> What is needed: Exactly what is written in the records below should be returned, minus the images.

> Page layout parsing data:
- - -

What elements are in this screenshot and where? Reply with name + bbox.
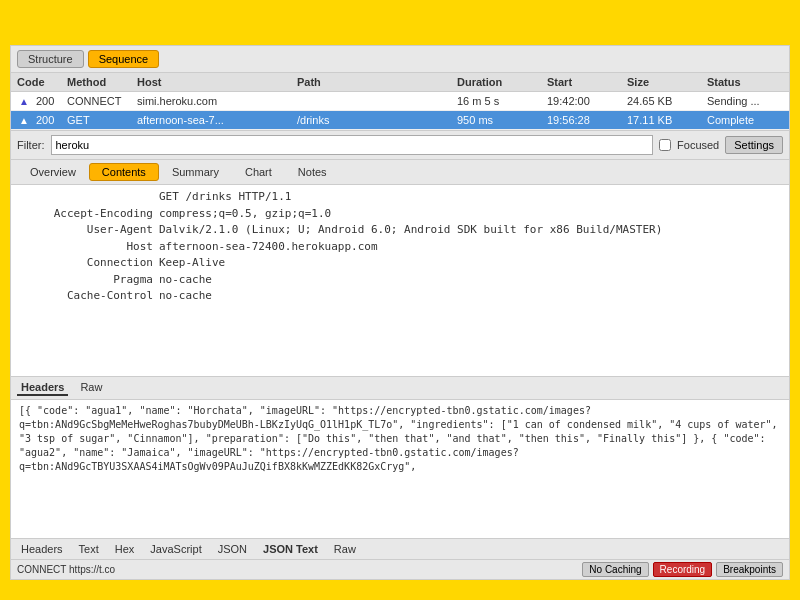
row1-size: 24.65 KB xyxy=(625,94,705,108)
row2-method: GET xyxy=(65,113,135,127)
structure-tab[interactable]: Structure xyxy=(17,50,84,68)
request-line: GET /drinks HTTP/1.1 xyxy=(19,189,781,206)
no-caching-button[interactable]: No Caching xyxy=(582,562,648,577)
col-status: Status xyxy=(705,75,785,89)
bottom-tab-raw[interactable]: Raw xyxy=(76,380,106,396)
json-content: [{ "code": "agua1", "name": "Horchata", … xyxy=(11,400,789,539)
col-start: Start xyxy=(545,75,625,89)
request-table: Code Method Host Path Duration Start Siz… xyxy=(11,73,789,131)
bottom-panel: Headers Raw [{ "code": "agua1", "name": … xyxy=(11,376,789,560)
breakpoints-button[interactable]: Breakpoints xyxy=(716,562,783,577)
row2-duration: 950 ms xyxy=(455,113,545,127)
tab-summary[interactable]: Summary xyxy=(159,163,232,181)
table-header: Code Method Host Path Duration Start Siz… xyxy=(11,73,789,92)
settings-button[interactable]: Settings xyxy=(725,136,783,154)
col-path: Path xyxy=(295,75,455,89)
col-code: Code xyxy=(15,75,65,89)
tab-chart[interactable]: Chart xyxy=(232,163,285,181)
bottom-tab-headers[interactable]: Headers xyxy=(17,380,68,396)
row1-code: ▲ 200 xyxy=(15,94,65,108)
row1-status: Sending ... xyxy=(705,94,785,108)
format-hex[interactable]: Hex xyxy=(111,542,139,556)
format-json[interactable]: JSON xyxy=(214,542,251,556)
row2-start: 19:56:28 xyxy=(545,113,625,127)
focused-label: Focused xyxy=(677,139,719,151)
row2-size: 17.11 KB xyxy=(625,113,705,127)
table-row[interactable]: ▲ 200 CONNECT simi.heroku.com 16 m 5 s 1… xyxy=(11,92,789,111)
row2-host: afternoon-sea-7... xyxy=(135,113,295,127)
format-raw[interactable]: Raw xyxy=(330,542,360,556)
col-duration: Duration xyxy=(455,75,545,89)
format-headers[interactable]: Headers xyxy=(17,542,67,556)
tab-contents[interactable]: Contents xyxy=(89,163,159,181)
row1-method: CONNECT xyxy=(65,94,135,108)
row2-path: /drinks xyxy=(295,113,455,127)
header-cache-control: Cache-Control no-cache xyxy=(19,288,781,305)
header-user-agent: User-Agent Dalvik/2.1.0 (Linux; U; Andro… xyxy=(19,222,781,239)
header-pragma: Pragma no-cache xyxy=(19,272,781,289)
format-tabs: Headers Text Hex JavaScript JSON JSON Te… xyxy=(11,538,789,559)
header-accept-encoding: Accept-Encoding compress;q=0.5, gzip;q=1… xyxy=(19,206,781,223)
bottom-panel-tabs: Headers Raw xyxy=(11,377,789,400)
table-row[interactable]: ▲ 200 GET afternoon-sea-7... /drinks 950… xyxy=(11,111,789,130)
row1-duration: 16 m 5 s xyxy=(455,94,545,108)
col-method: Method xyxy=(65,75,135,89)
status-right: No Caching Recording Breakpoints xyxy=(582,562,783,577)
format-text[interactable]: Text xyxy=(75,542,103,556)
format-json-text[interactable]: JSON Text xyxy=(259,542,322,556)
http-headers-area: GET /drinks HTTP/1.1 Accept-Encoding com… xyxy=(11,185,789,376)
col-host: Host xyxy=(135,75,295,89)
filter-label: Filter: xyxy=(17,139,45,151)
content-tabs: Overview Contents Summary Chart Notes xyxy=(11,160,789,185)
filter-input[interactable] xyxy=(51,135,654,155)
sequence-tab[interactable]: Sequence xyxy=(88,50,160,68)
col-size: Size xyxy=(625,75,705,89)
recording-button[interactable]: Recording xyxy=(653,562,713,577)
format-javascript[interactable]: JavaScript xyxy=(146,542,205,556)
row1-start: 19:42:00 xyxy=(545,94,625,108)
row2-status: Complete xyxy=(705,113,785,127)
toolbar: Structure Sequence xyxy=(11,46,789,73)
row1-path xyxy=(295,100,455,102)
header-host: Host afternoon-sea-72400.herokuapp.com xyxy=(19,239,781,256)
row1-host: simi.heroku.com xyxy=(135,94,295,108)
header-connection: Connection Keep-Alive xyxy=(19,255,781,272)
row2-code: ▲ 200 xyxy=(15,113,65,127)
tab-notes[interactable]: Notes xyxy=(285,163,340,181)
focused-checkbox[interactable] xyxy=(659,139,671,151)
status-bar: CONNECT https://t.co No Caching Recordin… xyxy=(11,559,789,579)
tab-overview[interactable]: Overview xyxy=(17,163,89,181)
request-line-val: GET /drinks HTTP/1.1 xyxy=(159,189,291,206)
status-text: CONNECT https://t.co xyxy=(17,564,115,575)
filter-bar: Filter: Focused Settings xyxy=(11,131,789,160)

- - -

> Response for this exercise:
What elements are in this screenshot and where? Reply with name + bbox.
row1-size: 24.65 KB xyxy=(625,94,705,108)
row2-method: GET xyxy=(65,113,135,127)
structure-tab[interactable]: Structure xyxy=(17,50,84,68)
request-line: GET /drinks HTTP/1.1 xyxy=(19,189,781,206)
no-caching-button[interactable]: No Caching xyxy=(582,562,648,577)
col-status: Status xyxy=(705,75,785,89)
bottom-tab-raw[interactable]: Raw xyxy=(76,380,106,396)
json-content: [{ "code": "agua1", "name": "Horchata", … xyxy=(11,400,789,539)
col-start: Start xyxy=(545,75,625,89)
request-table: Code Method Host Path Duration Start Siz… xyxy=(11,73,789,131)
bottom-panel: Headers Raw [{ "code": "agua1", "name": … xyxy=(11,376,789,560)
breakpoints-button[interactable]: Breakpoints xyxy=(716,562,783,577)
row2-duration: 950 ms xyxy=(455,113,545,127)
tab-summary[interactable]: Summary xyxy=(159,163,232,181)
table-header: Code Method Host Path Duration Start Siz… xyxy=(11,73,789,92)
settings-button[interactable]: Settings xyxy=(725,136,783,154)
col-path: Path xyxy=(295,75,455,89)
col-code: Code xyxy=(15,75,65,89)
tab-chart[interactable]: Chart xyxy=(232,163,285,181)
bottom-tab-headers[interactable]: Headers xyxy=(17,380,68,396)
row1-code: ▲ 200 xyxy=(15,94,65,108)
row1-status: Sending ... xyxy=(705,94,785,108)
format-hex[interactable]: Hex xyxy=(111,542,139,556)
format-json[interactable]: JSON xyxy=(214,542,251,556)
row2-start: 19:56:28 xyxy=(545,113,625,127)
focused-label: Focused xyxy=(677,139,719,151)
row2-size: 17.11 KB xyxy=(625,113,705,127)
table-row[interactable]: ▲ 200 CONNECT simi.heroku.com 16 m 5 s 1… xyxy=(11,92,789,111)
row2-host: afternoon-sea-7... xyxy=(135,113,295,127)
format-raw[interactable]: Raw xyxy=(330,542,360,556)
col-duration: Duration xyxy=(455,75,545,89)
format-headers[interactable]: Headers xyxy=(17,542,67,556)
tab-contents[interactable]: Contents xyxy=(89,163,159,181)
row1-method: CONNECT xyxy=(65,94,135,108)
row2-path: /drinks xyxy=(295,113,455,127)
header-cache-control: Cache-Control no-cache xyxy=(19,288,781,305)
header-user-agent: User-Agent Dalvik/2.1.0 (Linux; U; Andro… xyxy=(19,222,781,239)
header-pragma: Pragma no-cache xyxy=(19,272,781,289)
format-tabs: Headers Text Hex JavaScript JSON JSON Te… xyxy=(11,538,789,559)
header-accept-encoding: Accept-Encoding compress;q=0.5, gzip;q=1… xyxy=(19,206,781,223)
bottom-panel-tabs: Headers Raw xyxy=(11,377,789,400)
table-row[interactable]: ▲ 200 GET afternoon-sea-7... /drinks 950… xyxy=(11,111,789,130)
row1-duration: 16 m 5 s xyxy=(455,94,545,108)
col-method: Method xyxy=(65,75,135,89)
status-right: No Caching Recording Breakpoints xyxy=(582,562,783,577)
format-text[interactable]: Text xyxy=(75,542,103,556)
format-json-text[interactable]: JSON Text xyxy=(259,542,322,556)
http-headers-area: GET /drinks HTTP/1.1 Accept-Encoding com… xyxy=(11,185,789,376)
col-host: Host xyxy=(135,75,295,89)
filter-label: Filter: xyxy=(17,139,45,151)
content-tabs: Overview Contents Summary Chart Notes xyxy=(11,160,789,185)
filter-input[interactable] xyxy=(51,135,654,155)
sequence-tab[interactable]: Sequence xyxy=(88,50,160,68)
col-size: Size xyxy=(625,75,705,89)
recording-button[interactable]: Recording xyxy=(653,562,713,577)
format-javascript[interactable]: JavaScript xyxy=(146,542,205,556)
row1-start: 19:42:00 xyxy=(545,94,625,108)
row2-status: Complete xyxy=(705,113,785,127)
toolbar: Structure Sequence xyxy=(11,46,789,73)
row1-path xyxy=(295,100,455,102)
header-host: Host afternoon-sea-72400.herokuapp.com xyxy=(19,239,781,256)
row1-host: simi.heroku.com xyxy=(135,94,295,108)
header-connection: Connection Keep-Alive xyxy=(19,255,781,272)
row2-code: ▲ 200 xyxy=(15,113,65,127)
tab-notes[interactable]: Notes xyxy=(285,163,340,181)
focused-checkbox[interactable] xyxy=(659,139,671,151)
status-bar: CONNECT https://t.co No Caching Recordin… xyxy=(11,559,789,579)
tab-overview[interactable]: Overview xyxy=(17,163,89,181)
request-line-val: GET /drinks HTTP/1.1 xyxy=(159,189,291,206)
status-text: CONNECT https://t.co xyxy=(17,564,115,575)
filter-bar: Filter: Focused Settings xyxy=(11,131,789,160)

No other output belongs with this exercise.